Providing the infrastructure between machine and data scientist opens the door to gaining valuable insights as they happen. This implementation has been developed using docker to allow for a distributed system which not only provides a decoupled, fault tolerant method of building a ETL pipeline, but allows for future developments to be integrated far easier. This blog post will detail how we developed a data processing pipeline using Open source technologies to process publicly available data (https://www.kaggle.com/c/new-york-city-taxi-fare-prediction/data). The code is available on our Github (https://github.com/akquinet/nyc-taxi-streaming) to play around with.

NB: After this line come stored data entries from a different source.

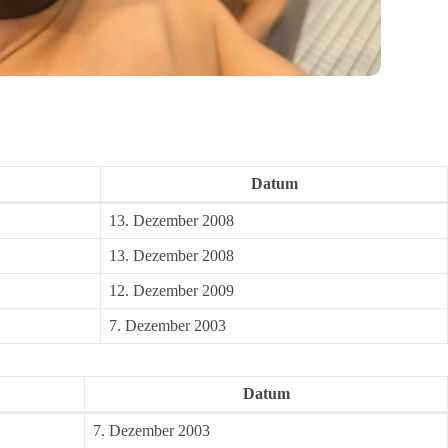
Datum
13. Dezember 2008
13. Dezember 2008
12. Dezember 2009
7. Dezember 2003
Datum
7. Dezember 2003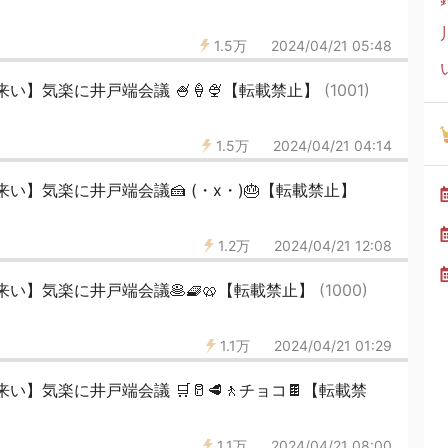
1.5万
2024/04/21 05:48
い】気楽に井戸端会議 🍧🍦🍨【転載禁止】
(1001)
1.5万
2024/04/21 04:14
い】気楽に井戸端会議🍰 (・x・)🎂【転載禁止】
1.2万
2024/04/21 12:08
い】気楽に井戸端会議🥞🧇🥨【転載禁止】
(1000)
1.1万
2024/04/21 01:29
】気楽に井戸端会議 🛒🥛🥩🚶チョコ🍫【転載禁
1.1万
2024/04/21 08:00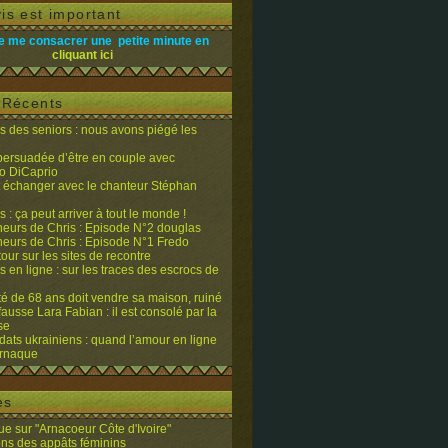
is est important
e me consacrer une petite minute en
cliquant ici
s Récents
 des seniors : nous avons piégé les
 persuadée d’être en couple avec
o DiCaprio
it échanger avec le chanteur Stéphan
 : ça peut arriver à tout le monde !
eurs de Chris : Episode N°2 douglas
eurs de Chris : Episode N°1 Fredo
tour sur les sites de recontre
 en ligne : sur les traces des escrocs de
ité de 68 ans doit vendre sa maison, ruiné
fausse Lara Fabian : il est consolé par la
se
dats ukrainiens : quand l’amour en ligne
’arnaque
es
e sur "Arnacoeur Côte d'Ivoire"
ons des appâts féminins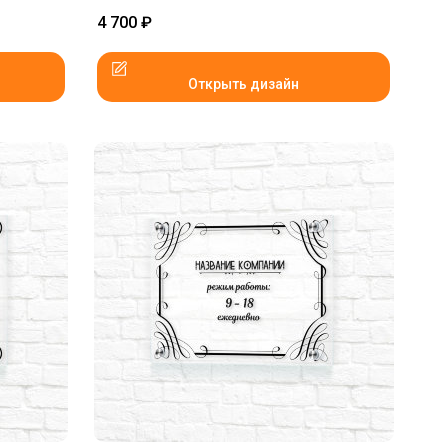
4 700
₽
Открыть дизайн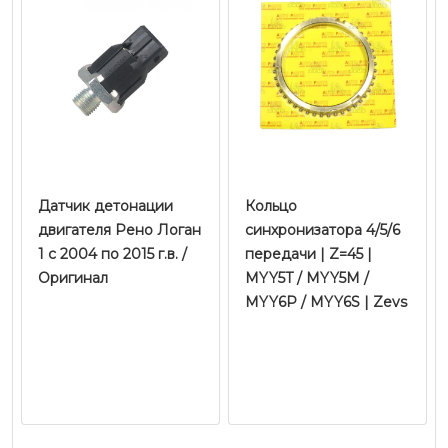
Датчик детонации
Кольцо
двигателя Рено Логан
синхронизатора 4/5/6
1 c 2004 по 2015 г.в. /
передачи | Z=45 |
Оригинал
MYY5T / MYY5M /
MYY6P / MYY6S | Zevs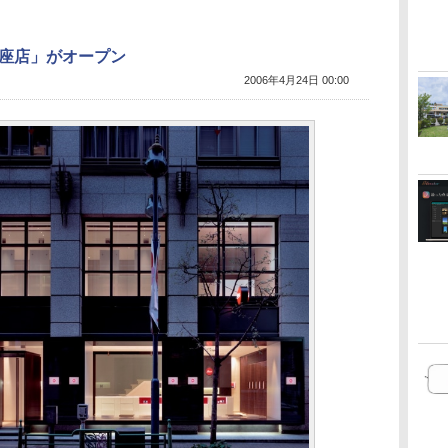
座店」がオープン
2006年4月24日 00:00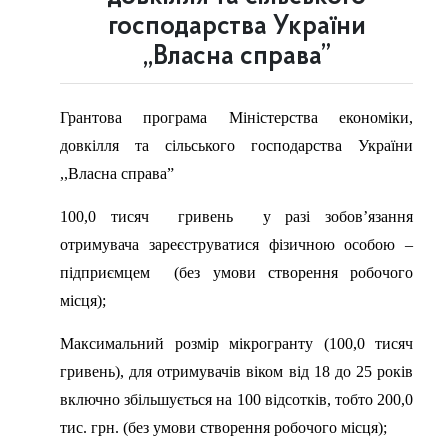
господарства України
,,Власна справа”
Грантова програма Міністерства економіки,
довкілля та сільського господарства України
,,Власна справа”
100,0 тисяч гривень у разі зобов’язання
отримувача зареєструватися фізичною особою –
підприємцем (без умови створення робочого
місця);
Максимальний розмір мікрогранту (100,0 тисяч
гривень), для отримувачів віком від 18 до 25 років
включно збільшується на 100 відсотків, тобто 200,0
тис. грн. (без умови створення робочого місця);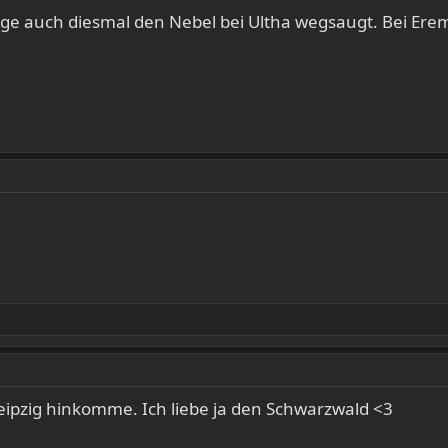
age auch diesmal den Nebel bei Ultha wegsaugt. Bei Ere
eipzig hinkomme. Ich liebe ja den Schwarzwald <3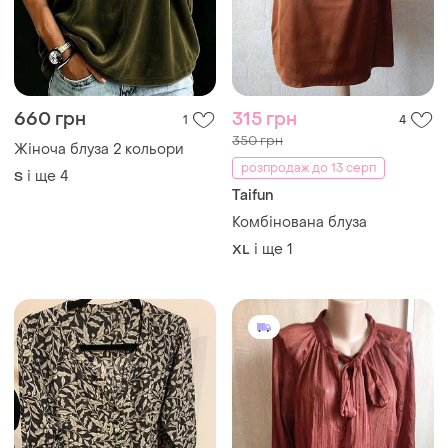
135 грн
250 грн
1
0
150 грн
ZARA
розпродаж до 13 серп
Блуза женская
Multiblu
і ще
1
XL
Блуза віскоза
і ще
1
XL
ТОП оголошень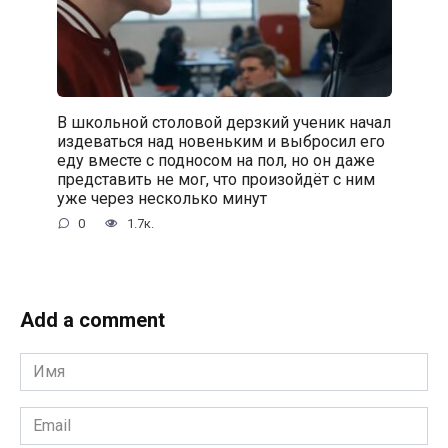
В школьной столовой дерзкий ученик начал
издеваться над новеньким и выбросил его
еду вместе с подносом на пол, но он даже
представить не мог, что произойдёт с ним
уже через несколько минут
0
1.7к.
Add a comment
Имя
*
Email
*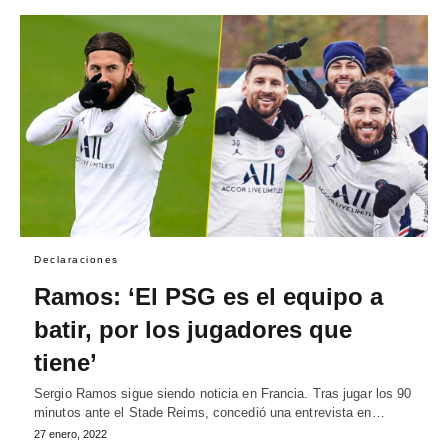
Declaraciones
Ramos: ‘El PSG es el equipo a
batir, por los jugadores que
tiene’
Sergio Ramos sigue siendo noticia en Francia. Tras jugar los 90
minutos ante el Stade Reims, concedió una entrevista en…
27 enero, 2022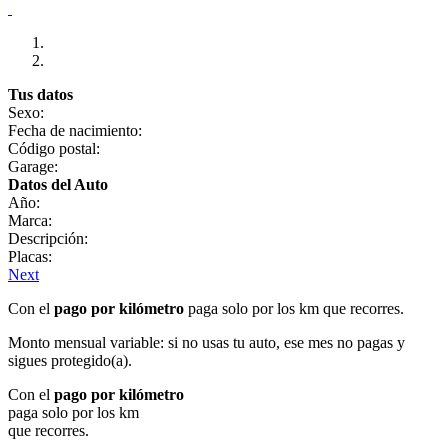
Tus datos
Sexo:
Fecha de nacimiento:
Código postal:
Garage:
Datos del Auto
Año:
Marca:
Descripción:
Placas:
Next
Con el
pago por kilómetro
paga solo por los km que recorres.
Monto mensual variable: si no usas tu auto, ese mes no pagas y
sigues protegido(a).
Con el
pago por kilómetro
paga solo por los km
que recorres.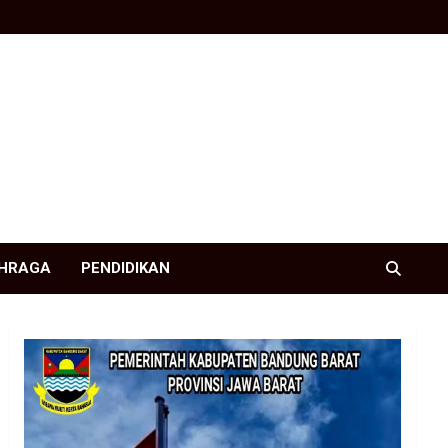
HRAGA
PENDIDIKAN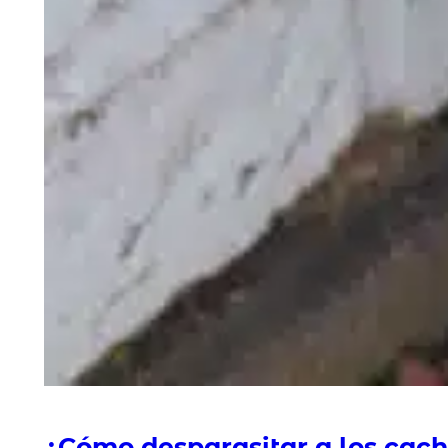
¿Cómo desparasitar a los cach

You can even adapt the pipeline for your own purposes easily due to the distributed architecture of the pipeline!
The Data set used is the New York city taxi data. It can be found here → https://www.kaggle.com/c/new-york-city-taxi-fare-prediction/data. The New York city taxi fare prediction training set was used. The data is collected from all Taxi Fares in New York over a given period. The data points collected are:
|pickup_datetime||Timestamp of when the taxi ride began.|
|pickup_longitude||The longitude coordinate of where the taxi ride began.|
|pickup_latitude||The latitude coordinate of where the taxi ride began.|
|dropoff_longitude||The longitude coordinate of where the taxi ride ended.|
|dropoff_latitude||The latitude coordinate of where the taxi ride ended.|
|passenger_count||The number of passengers in the taxi ride.|
The goal we wanted to achieve was a fast pipeline that would take the raw data and filter out logged taxi trips that occurred outside of the New York area, and then to enrich the data by adding a Geo Point object to work with Kibanas mapping visualisation. The Pipeline needed to be fast and fault tolerant, while providing a decoupled architecture to allow for new modules to be added as needed. With these specifications in mind the following Architecture was decided upon.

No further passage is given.